When you look up the pronunciation of a word in a dictionary, what you’ll find is the word’s ‘citation form’. This is how the word is likely to be pronounced when uttered in isolation, for example in answer to the question, ‘What’s this word? I can’t read it’, which someone might ask while reading a handwritten text. The citation form is the guise the word adopts when it’s behaving most self-consciously, when it puts a suit on and combs its hair to have an official photo taken.
But in the rough-and-tumble of their everyday life, words are more likely to appear in more casual gear – T-shirt and jeans, for example – and you might not recognize them as they jog or skateboard past you at high speed.
For a small number of high-frequency grammatical words, dictionaries and pronunciation books give two pronunciations: strong and weak. The strong forms are the ‘official photo’ ones, and the much more frequent weak forms are the ‘rough-and-tumble’ ones.
But the small set of words which are generally recognized as having weak forms is actually only the tip of a very big iceberg. Any word – or, more accurately, any syllable – which isn’t stressed is likely to be eroded in its pronunciation. And the more familiar the word is, and the more casually it’s uttered, the more drastic the erosion is likely to be: consonants are dropped or ‘elided‘, vowels are reduced to schwa and then face the further risk of elision. Consider the word actually. In its citation form – i.e. when it’s spoken carefully and clearly – it has four syllables. But when it’s used unthinkingly in the rough-and-tumble of spontaneous speech, it’s subject to varying degrees of erosion, and very often sounds identical to the name Ashley – i.e. only two syllables.
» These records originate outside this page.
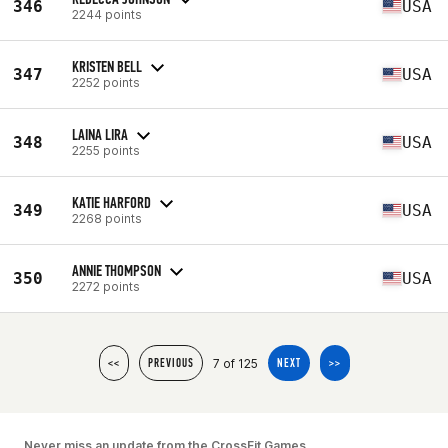
346
USA
2244 points
KRISTEN BELL
347
USA
2252 points
LAINA LIRA
348
USA
2255 points
KATIE HARFORD
349
USA
2268 points
ANNIE THOMPSON
350
USA
2272 points
7 of 125
<<
PREVIOUS
NEXT
>>
Never miss an update from the CrossFit Games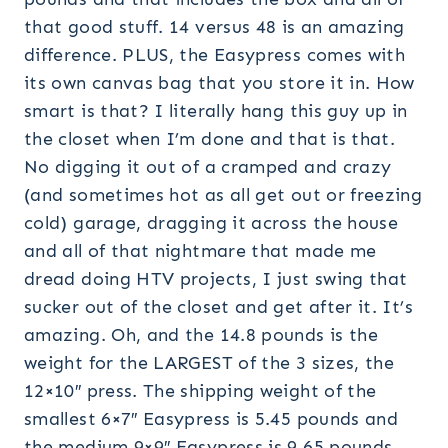
that good stuff. 14 versus 48 is an amazing
difference. PLUS, the Easypress comes with
its own canvas bag that you store it in. How
smart is that? I literally hang this guy up in
the closet when I’m done and that is that.
No digging it out of a cramped and crazy
(and sometimes hot as all get out or freezing
cold) garage, dragging it across the house
and all of that nightmare that made me
dread doing HTV projects, I just swing that
sucker out of the closet and get after it. It’s
amazing. Oh, and the 14.8 pounds is the
weight for the LARGEST of the 3 sizes, the
12×10″ press. The shipping weight of the
smallest 6×7″ Easypress is 5.45 pounds and
the medium 9×9″ Easypress is 9.65 pounds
Elision of weak vowels results in such pronunciations as:
for all I know > f’r all … /fr/
save it for later > f’later /fl/
Here, instead of being separated by a schwa, /f/ + /r/ and /f/ + /l/ form consonant clusters (sequences of two or more consonants with no intervening vowels) like those at the beginning of fry and fly.
Such elision also produces so-called ‘illegal’ (yes, that’s the official term!) consonant clusters:
forgot to ask > f’got to ask /fg/
for some people > f’some people /fs/
for this to work > f’this to work /fð/
phonetics > f’netics /fn/
together > t’gether /tg/
it’s the only way > ‘s the only way /sð/
‘cos if it is > ‘c’s if it is /ks/
potato > p’tato /pt/
tomato > t’mato /tm/
banana > b’nana /bn/
(Some of these are ‘legal’ in other positions – e.g. /fs/ at the end of words such as ‘laughs’, and /pt/ at the ends of words such as ‘stopped’.)
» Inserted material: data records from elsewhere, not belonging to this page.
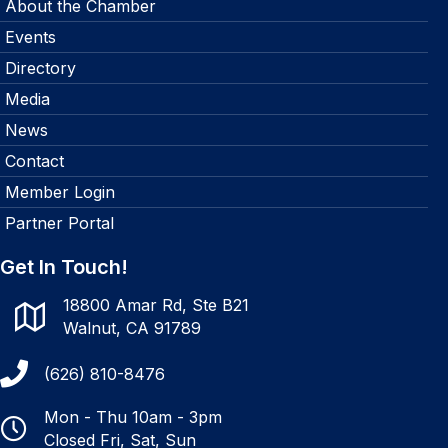
About the Chamber
Events
Directory
Media
News
Contact
Member Login
Partner Portal
Get In Touch!
18800 Amar Rd, Ste B21
Walnut, CA 91789
(626) 810-8476
Mon - Thu 10am - 3pm
Closed Fri, Sat, Sun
Phonetic erosion of high-frequency phrases can disguise them beyond recognition. Consider the phrase if you see what I mean. I often hear this in a guise that reminds me of some of the Victorian and Edwardian coins in my modest collection: they suffered so much friction as they circulated from pocket to pocket, purse to purse, hand to hand, that the images, words and figures on them were gradually worn away almost beyond recognition. But they still retained their value among people who had grown up with them. Similarly, native speakers of English are skilled and experienced in drawing accurate conclusions from severely impoverished phonetic information – in recognizing, for example, that something like fySEEwo’MEAN is to be interpreted as if you see what I mean. For learners who have had much less exposure to spoken English, though, the experience of listening to English is akin to wandering through a dense phonetic fog in which only the stressed syllables of key words stand out as recognizable landmarks.